More digestible protein than meat, whole eggs, cheese, human milk, cows milk or any other high protein food
Rich in Vitamin E
Can be eaten by those unable to tolerate nuts, gluten, lactose or sugar; there are no known allergies to hemp foods.

The oil contained in the hemp seed is 75-80% polyunsaturated fatty acids (the good fats) and only 9-11% of the lesser desired saturated fatty acids. Hemp seed oil is reputed to be the most unsaturated oil derived from the plant kingdom. The essential fatty acids (EFAs) contained in hemp seed oil are deemed essential because our bodies do not naturally produce them. This means that they must be obtained from the food we eat.

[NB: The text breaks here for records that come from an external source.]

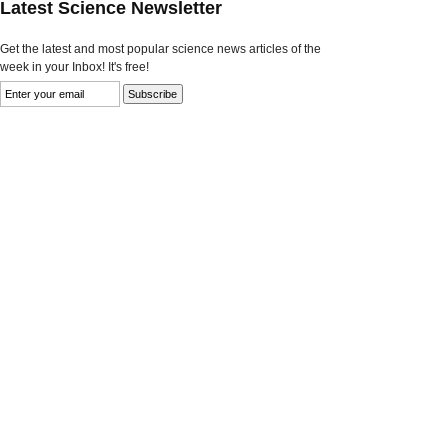
Latest Science Newsletter
Get the latest and most popular science news articles of the
week in your Inbox! It's free!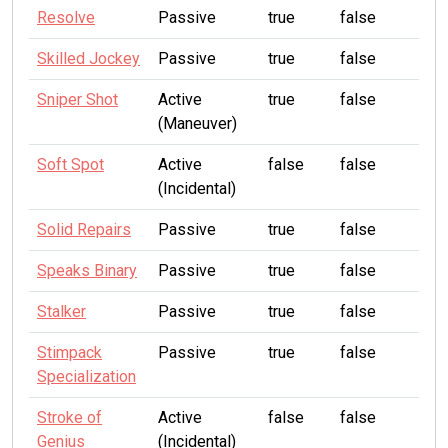
Resolve
Passive
true
false
Skilled Jockey
Passive
true
false
Sniper Shot
Active
true
false
(Maneuver)
Soft Spot
Active
false
false
(Incidental)
Solid Repairs
Passive
true
false
Speaks Binary
Passive
true
false
Stalker
Passive
true
false
Stimpack
Passive
true
false
Specialization
Stroke of
Active
false
false
Genius
(Incidental)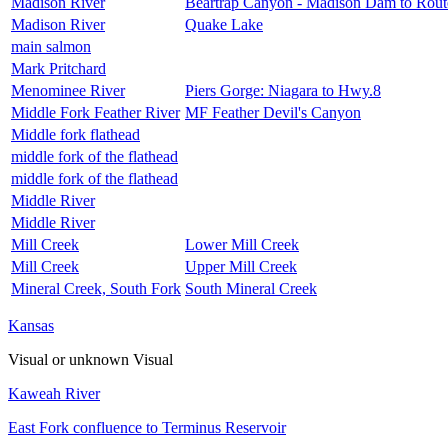
Madison River
Beartrap Canyon - Madison Dam to Rout
Madison River
Quake Lake
main salmon
Mark Pritchard
Menominee River
Piers Gorge: Niagara to Hwy.8
Middle Fork Feather River
MF Feather Devil's Canyon
Middle fork flathead
middle fork of the flathead
middle fork of the flathead
Middle River
Middle River
Mill Creek
Lower Mill Creek
Mill Creek
Upper Mill Creek
Mineral Creek, South Fork
South Mineral Creek
Kansas
Visual or unknown
Visual
Kaweah River
East Fork confluence to Terminus Reservoir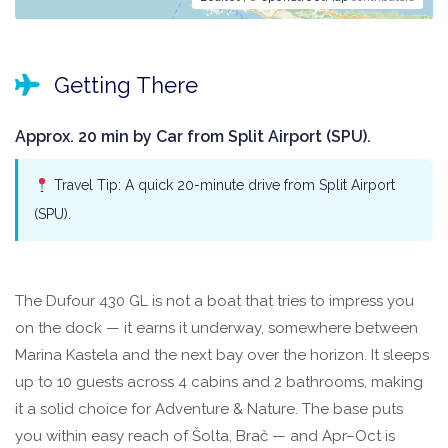
Getting There
Approx. 20 min by Car from Split Airport (SPU).
Travel Tip: A quick 20-minute drive from Split Airport
(SPU).
The Dufour 430 GL is not a boat that tries to impress you
on the dock — it earns it underway, somewhere between
Marina Kastela and the next bay over the horizon. It sleeps
up to 10 guests across 4 cabins and 2 bathrooms, making
it a solid choice for Adventure & Nature. The base puts
you within easy reach of Šolta, Brač — and Apr–Oct is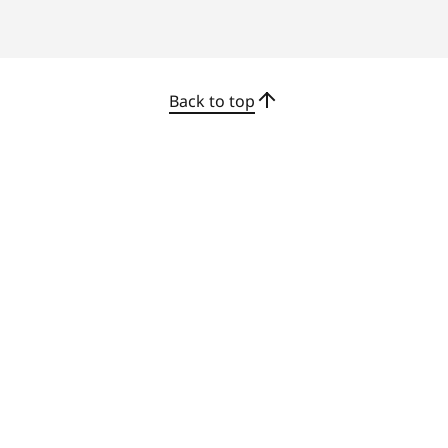
stable wireless connections for modern
workspaces.
Back to top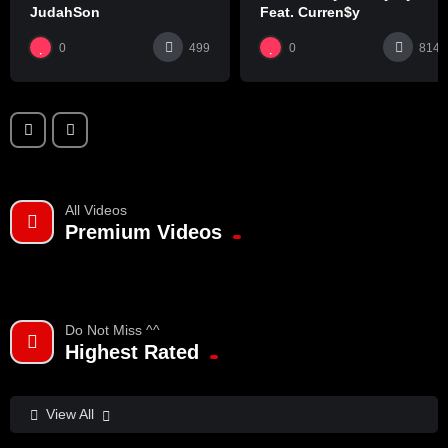
JudahSon
Feat. Curren$y
0
0
499
814
All Videos
Premium Videos
Do Not Miss ^^
Highest Rated
View All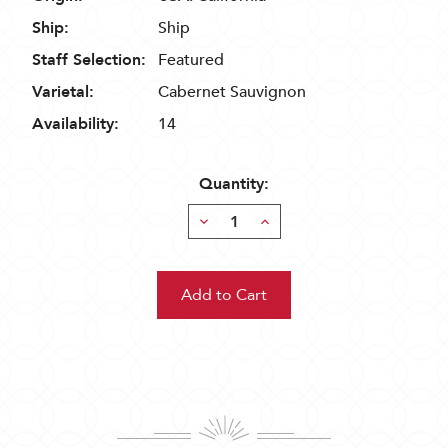
Ship:
Ship
Staff Selection:
Featured
Varietal:
Cabernet Sauvignon
Availability:
14
Quantity:
Decrease
Increase
Quantity:
Quantity: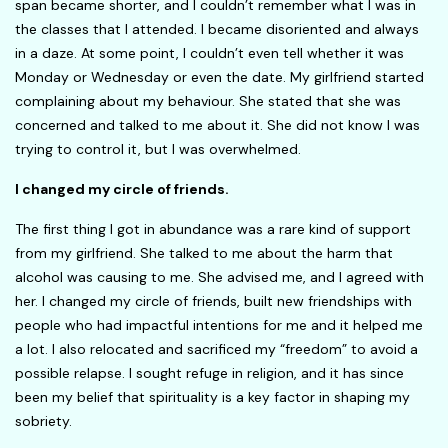
span became shorter, and I couldn’t remember what I was in
the classes that I attended. I became disoriented and always
in a daze. At some point, I couldn’t even tell whether it was
Monday or Wednesday or even the date. My girlfriend started
complaining about my behaviour. She stated that she was
concerned and talked to me about it. She did not know I was
trying to control it, but I was overwhelmed.
I changed my circle of friends.
The first thing I got in abundance was a rare kind of support
from my girlfriend. She talked to me about the harm that
alcohol was causing to me. She advised me, and I agreed with
her. I changed my circle of friends, built new friendships with
people who had impactful intentions for me and it helped me
a lot. I also relocated and sacrificed my “freedom” to avoid a
possible relapse. I sought refuge in religion, and it has since
been my belief that spirituality is a key factor in shaping my
sobriety.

Most health organizations agree that the human body needs a 3 or 4:1 balance of omega 6 over omega 3. Hemp seed is the only seed where this ideal balance occurs. It does not occur in flax, almond, walnut, soybean or olive oil. Daily use of flax seed can lead to dangerous imbalances since flax seed oil has a balance of 1:4 instead of a healthy 4:1 omega-6 over omega-3. EFAs are involved with producing life’s energy throughout the human body and without them, life is not possible. In general, North Americans have a high dietary deficiency in EFAs due to their high intake of processed foods and meats.